After updating, force cert-manager to re-attempt:
# Delete the failed Order to trigger a new ACME authorization cycle
kubectl delete order -n <namespace> <order-name>
# cert-manager will recreate it automatically from the CertificateRequest
Enterprise Best Practice — IaC-Managed CAA + Issuer Validation
Terraform (Route53 example):
resource "aws_route53_record" "caa" {
zone_id = var.hosted_zone_id
name = "example.com"
type = "CAA"
ttl = 300
records = [
- "0 issue \"digicert.com\"",
+ "0 issue \"digicert.com\"",
+ "0 issue \"letsencrypt.org\"",
+ "0 issuewild \"letsencrypt.org\"",
+ "0 iodef \"mailto:[email protected]\"",
]
}
cert-manager Certificate manifest — verify your Issuer matches the CAA-authorized CA:
apiVersion: cert-manager.io/v1
kind: Certificate
metadata:
name: example-tls
namespace: production
spec:
secretName: example-tls-secret
dnsNames:
- example.com
- "*.example.com"
issuerRef:
- name: selfsigned-issuer
- kind: Issuer
+ name: letsencrypt-prod
+ kind: ClusterIssuer
ClusterIssuer referencing Let's Encrypt production (DNS-01 with Route53):
apiVersion: cert-manager.io/v1
kind: ClusterIssuer
metadata:
name: letsencrypt-prod
spec:
acme:
server: https://acme-v02.api.letsencrypt.org/directory
email: [email protected]
privateKeySecretRef:
name: letsencrypt-prod-account-key
solvers:
- dns01:
route53:
region: us-east-1
hostedZoneID: ZXXXXXXXXXXXXX
💡 Tired of pasting proprietary configs into ChatGPT? Generic AI tools log your company's ARNs, DB strings, and private keys. StackEngine is a zero-backend, pure Client-Side WASM utility. Drop your failing config into the sandbox above. We redact your secrets locally in the browser and auto-generate the refactored code using your own API key.
Prevention in CI/CD
1. Pre-deploy DNS validation in your pipeline:
#!/bin/bash
# ci/validate-caa.sh — run before any cert-manager Certificate apply
DOMAIN="example.com"
REQUIRED_CA="letsencrypt.org"
CAA_RECORDS=$(dig CAA "$DOMAIN" +short)
if ! echo "$CAA_RECORDS" | grep -q "$REQUIRED_CA"; then
echo "FATAL: CAA record for $DOMAIN does not authorize $REQUIRED_CA"
exit 1
fi
echo "CAA validation passed."
2. OPA/Gatekeeper policy — block Certificate manifests that reference issuers not in the approved list:
package certmanager.caa
allowed_issuers := {"letsencrypt-prod", "letsencrypt-staging"}
violation[{"msg": msg}] {
input.kind == "Certificate"
issuer := input.spec.issuerRef.name
not allowed_issuers[issuer]
msg := sprintf("Certificate issuer '%v' is not in the CAA-authorized issuer list.", [issuer])
}
3. Checkov custom check — scan Terraform Route53 records and fail the plan if no CAA record exists for the zone.

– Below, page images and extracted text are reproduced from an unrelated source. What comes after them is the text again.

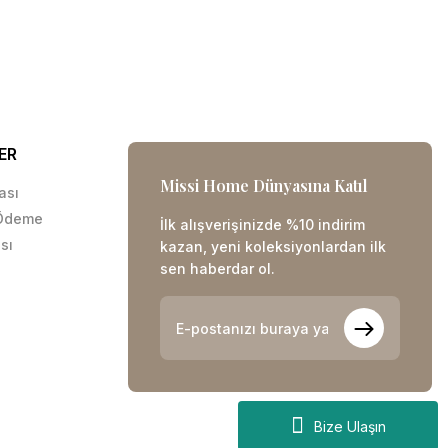
ER
Missi Home Dünyasına Katıl
kası
 Ödeme
İlk alışverişinizde %10 indirim
sı
kazan, yeni koleksiyonlardan ilk
sen haberdar ol.
Bize Ulaşın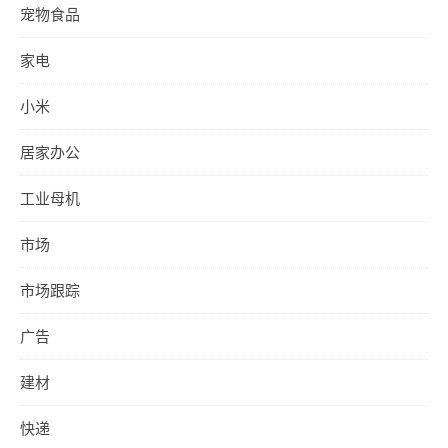
宠物食品
家电
小米
居家办公
工业母机
市场
市场跟踪
广告
建材
快递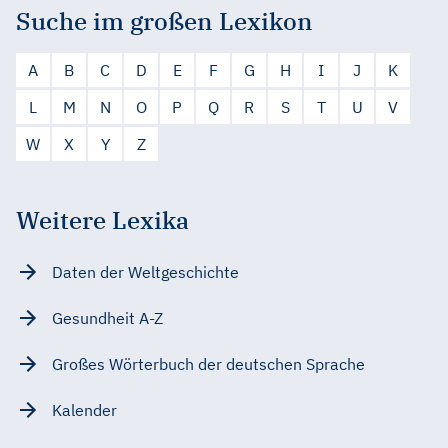
Suche im großen Lexikon
A
B
C
D
E
F
G
H
I
J
K
L
M
N
O
P
Q
R
S
T
U
V
W
X
Y
Z
Weitere Lexika
Daten der Weltgeschichte
Gesundheit A-Z
Großes Wörterbuch der deutschen Sprache
Kalender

4. AlertManager rule — alert on cert-manager certificate_expiration_timestamp_seconds dropping below 72h with ready=False to catch silent renewal failures before expiry.
5. DNS TTL discipline: Keep CAA record TTL at 300s (5 min) during active migrations. A 3600s TTL on a wrong CAA record means an hour of blocked issuance before your fix propagates.